TASK INPUTS →
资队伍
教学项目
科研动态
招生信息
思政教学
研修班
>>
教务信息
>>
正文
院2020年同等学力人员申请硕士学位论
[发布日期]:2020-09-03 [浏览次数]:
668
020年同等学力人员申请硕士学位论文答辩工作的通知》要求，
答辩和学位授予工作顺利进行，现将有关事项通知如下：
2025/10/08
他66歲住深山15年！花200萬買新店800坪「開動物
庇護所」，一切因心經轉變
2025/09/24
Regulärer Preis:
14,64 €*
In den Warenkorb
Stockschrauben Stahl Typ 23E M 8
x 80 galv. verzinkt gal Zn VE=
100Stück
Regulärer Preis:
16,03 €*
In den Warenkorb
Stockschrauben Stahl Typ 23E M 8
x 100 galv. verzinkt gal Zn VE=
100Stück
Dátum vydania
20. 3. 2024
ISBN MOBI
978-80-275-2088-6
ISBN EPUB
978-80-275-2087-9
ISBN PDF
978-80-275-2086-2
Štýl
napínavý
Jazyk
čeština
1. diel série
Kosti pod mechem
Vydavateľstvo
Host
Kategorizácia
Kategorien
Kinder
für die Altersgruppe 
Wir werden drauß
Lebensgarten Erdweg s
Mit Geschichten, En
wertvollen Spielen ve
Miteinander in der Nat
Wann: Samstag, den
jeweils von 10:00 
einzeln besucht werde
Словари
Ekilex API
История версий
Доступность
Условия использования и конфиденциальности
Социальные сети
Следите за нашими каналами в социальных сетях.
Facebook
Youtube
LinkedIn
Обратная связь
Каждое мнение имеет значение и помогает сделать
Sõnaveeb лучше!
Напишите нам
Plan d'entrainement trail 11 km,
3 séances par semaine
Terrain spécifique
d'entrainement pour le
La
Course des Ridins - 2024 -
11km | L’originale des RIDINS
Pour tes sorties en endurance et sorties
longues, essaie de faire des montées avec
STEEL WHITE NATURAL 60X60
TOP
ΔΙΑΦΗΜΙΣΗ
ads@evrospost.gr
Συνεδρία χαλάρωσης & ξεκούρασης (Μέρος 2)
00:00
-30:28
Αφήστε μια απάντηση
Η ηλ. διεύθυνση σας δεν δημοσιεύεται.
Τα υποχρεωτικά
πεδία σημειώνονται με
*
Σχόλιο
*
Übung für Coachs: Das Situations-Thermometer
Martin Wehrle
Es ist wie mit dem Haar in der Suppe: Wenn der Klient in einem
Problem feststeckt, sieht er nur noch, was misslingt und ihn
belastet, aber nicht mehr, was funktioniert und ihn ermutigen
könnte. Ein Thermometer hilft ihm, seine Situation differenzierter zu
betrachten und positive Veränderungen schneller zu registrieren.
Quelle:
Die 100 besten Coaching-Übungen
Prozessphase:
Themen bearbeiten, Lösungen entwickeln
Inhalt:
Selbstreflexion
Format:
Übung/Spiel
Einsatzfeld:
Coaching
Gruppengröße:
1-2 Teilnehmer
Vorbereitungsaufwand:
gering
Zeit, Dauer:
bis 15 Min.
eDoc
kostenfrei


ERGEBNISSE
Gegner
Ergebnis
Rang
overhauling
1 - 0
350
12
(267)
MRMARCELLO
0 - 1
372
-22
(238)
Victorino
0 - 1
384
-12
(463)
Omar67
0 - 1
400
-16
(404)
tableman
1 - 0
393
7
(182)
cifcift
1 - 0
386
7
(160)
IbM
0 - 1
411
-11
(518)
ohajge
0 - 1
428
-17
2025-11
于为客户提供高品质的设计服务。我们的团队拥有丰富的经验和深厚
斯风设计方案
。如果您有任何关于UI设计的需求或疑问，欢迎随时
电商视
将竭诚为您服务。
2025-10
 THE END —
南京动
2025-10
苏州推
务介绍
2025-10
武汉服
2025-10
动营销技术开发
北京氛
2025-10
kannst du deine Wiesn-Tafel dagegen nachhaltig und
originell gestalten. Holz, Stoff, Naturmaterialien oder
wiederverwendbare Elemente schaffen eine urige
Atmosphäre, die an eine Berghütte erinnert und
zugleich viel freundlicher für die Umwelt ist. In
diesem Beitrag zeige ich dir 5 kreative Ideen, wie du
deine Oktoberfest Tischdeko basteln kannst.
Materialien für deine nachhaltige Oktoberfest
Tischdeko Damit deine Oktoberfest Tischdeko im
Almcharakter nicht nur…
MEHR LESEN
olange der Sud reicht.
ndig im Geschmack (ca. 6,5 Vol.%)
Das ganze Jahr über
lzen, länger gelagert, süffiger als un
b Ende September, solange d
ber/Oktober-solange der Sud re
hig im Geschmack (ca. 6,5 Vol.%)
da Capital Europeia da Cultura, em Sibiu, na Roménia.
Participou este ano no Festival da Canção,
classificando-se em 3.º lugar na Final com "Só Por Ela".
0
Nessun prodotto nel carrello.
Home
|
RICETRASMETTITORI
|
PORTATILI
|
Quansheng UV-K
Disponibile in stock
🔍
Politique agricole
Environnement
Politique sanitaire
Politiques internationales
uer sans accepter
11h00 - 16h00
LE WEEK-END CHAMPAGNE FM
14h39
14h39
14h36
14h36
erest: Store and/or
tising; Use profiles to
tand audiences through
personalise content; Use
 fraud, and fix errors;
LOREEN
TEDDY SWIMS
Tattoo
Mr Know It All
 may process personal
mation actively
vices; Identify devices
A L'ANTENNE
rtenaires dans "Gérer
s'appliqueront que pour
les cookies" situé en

DESCRIPTION OF THE TASK → Line by line, write out the whole listing exactly.

ANSWER AREA →
资队伍
教学项目
科研动态
招生信息
思政教学
研修班
>>
教务信息
>>
正文
院2020年同等学力人员申请硕士学位论
[发布日期]:2020-09-03 [浏览次数]:
668
020年同等学力人员申请硕士学位论文答辩工作的通知》要求，
答辩和学位授予工作顺利进行，现将有关事项通知如下：
2025/10/08
他66歲住深山15年！花200萬買新店800坪「開動物
庇護所」，一切因心經轉變
2025/09/24
Regulärer Preis:
14,64 €*
In den Warenkorb
Stockschrauben Stahl Typ 23E M 8
x 80 galv. verzinkt gal Zn VE=
100Stück
Regulärer Preis:
16,03 €*
In den Warenkorb
Stockschrauben Stahl Typ 23E M 8
x 100 galv. verzinkt gal Zn VE=
100Stück
Dátum vydania
20. 3. 2024
ISBN MOBI
978-80-275-2088-6
ISBN EPUB
978-80-275-2087-9
ISBN PDF
978-80-275-2086-2
Štýl
napínavý
Jazyk
čeština
1. diel série
Kosti pod mechem
Vydavateľstvo
Host
Kategorizácia
Kategorien
Kinder
für die Altersgruppe 
Wir werden drauß
Lebensgarten Erdweg s
Mit Geschichten, En
wertvollen Spielen ve
Miteinander in der Nat
Wann: Samstag, den
jeweils von 10:00 
einzeln besucht werde
Словари
Ekilex API
История версий
Доступность
Условия использования и конфиденциальности
Социальные сети
Следите за нашими каналами в социальных сетях.
Facebook
Youtube
LinkedIn
Обратная связь
Каждое мнение имеет значение и помогает сделать
Sõnaveeb лучше!
Напишите нам
Plan d'entrainement trail 11 km,
3 séances par semaine
Terrain spécifique
d'entrainement pour le
La
Course des Ridins - 2024 -
11km | L’originale des RIDINS
Pour tes sorties en endurance et sorties
longues, essaie de faire des montées avec
STEEL WHITE NATURAL 60X60
TOP
ΔΙΑΦΗΜΙΣΗ
ads@evrospost.gr
Συνεδρία χαλάρωσης & ξεκούρασης (Μέρος 2)
00:00
-30:28
Αφήστε μια απάντηση
Η ηλ. διεύθυνση σας δεν δημοσιεύεται.
Τα υποχρεωτικά
πεδία σημειώνονται με
*
Σχόλιο
*
Übung für Coachs: Das Situations-Thermometer
Martin Wehrle
Es ist wie mit dem Haar in der Suppe: Wenn der Klient in einem
Problem feststeckt, sieht er nur noch, was misslingt und ihn
belastet, aber nicht mehr, was funktioniert und ihn ermutigen
könnte. Ein Thermometer hilft ihm, seine Situation differenzierter zu
betrachten und positive Veränderungen schneller zu registrieren.
Quelle:
Die 100 besten Coaching-Übungen
Prozessphase:
Themen bearbeiten, Lösungen entwickeln
Inhalt:
Selbstreflexion
Format:
Übung/Spiel
Einsatzfeld:
Coaching
Gruppengröße:
1-2 Teilnehmer
Vorbereitungsaufwand:
gering
Zeit, Dauer:
bis 15 Min.
eDoc
kostenfrei


ERGEBNISSE
Gegner
Ergebnis
Rang
overhauling
1 - 0
350
12
(267)
MRMARCELLO
0 - 1
372
-22
(238)
Victorino
0 - 1
384
-12
(463)
Omar67
0 - 1
400
-16
(404)
tableman
1 - 0
393
7
(182)
cifcift
1 - 0
386
7
(160)
IbM
0 - 1
411
-11
(518)
ohajge
0 - 1
428
-17
2025-11
于为客户提供高品质的设计服务。我们的团队拥有丰富的经验和深厚
斯风设计方案
。如果您有任何关于UI设计的需求或疑问，欢迎随时
电商视
将竭诚为您服务。
2025-10
 THE END —
南京动
2025-10
苏州推
务介绍
2025-10
武汉服
2025-10
动营销技术开发
北京氛
2025-10
kannst du deine Wiesn-Tafel dagegen nachhaltig und
originell gestalten. Holz, Stoff, Naturmaterialien oder
wiederverwendbare Elemente schaffen eine urige
Atmosphäre, die an eine Berghütte erinnert und
zugleich viel freundlicher für die Umwelt ist. In
diesem Beitrag zeige ich dir 5 kreative Ideen, wie du
deine Oktoberfest Tischdeko basteln kannst.
Materialien für deine nachhaltige Oktoberfest
Tischdeko Damit deine Oktoberfest Tischdeko im
Almcharakter nicht nur…
MEHR LESEN
olange der Sud reicht.
ndig im Geschmack (ca. 6,5 Vol.%)
Das ganze Jahr über
lzen, länger gelagert, süffiger als un
b Ende September, solange d
ber/Oktober-solange der Sud re
hig im Geschmack (ca. 6,5 Vol.%)
da Capital Europeia da Cultura, em Sibiu, na Roménia.
Participou este ano no Festival da Canção,
classificando-se em 3.º lugar na Final com "Só Por Ela".
0
Nessun prodotto nel carrello.
Home
|
RICETRASMETTITORI
|
PORTATILI
|
Quansheng UV-K
Disponibile in stock
🔍
Politique agricole
Environnement
Politique sanitaire
Politiques internationales
uer sans accepter
11h00 - 16h00
LE WEEK-END CHAMPAGNE FM
14h39
14h39
14h36
14h36
erest: Store and/or
tising; Use profiles to
tand audiences through
personalise content; Use
 fraud, and fix errors;
LOREEN
TEDDY SWIMS
Tattoo
Mr Know It All
 may process personal
mation actively
vices; Identify devices
A L'ANTENNE
rtenaires dans "Gérer
s'appliqueront que pour
les cookies" situé en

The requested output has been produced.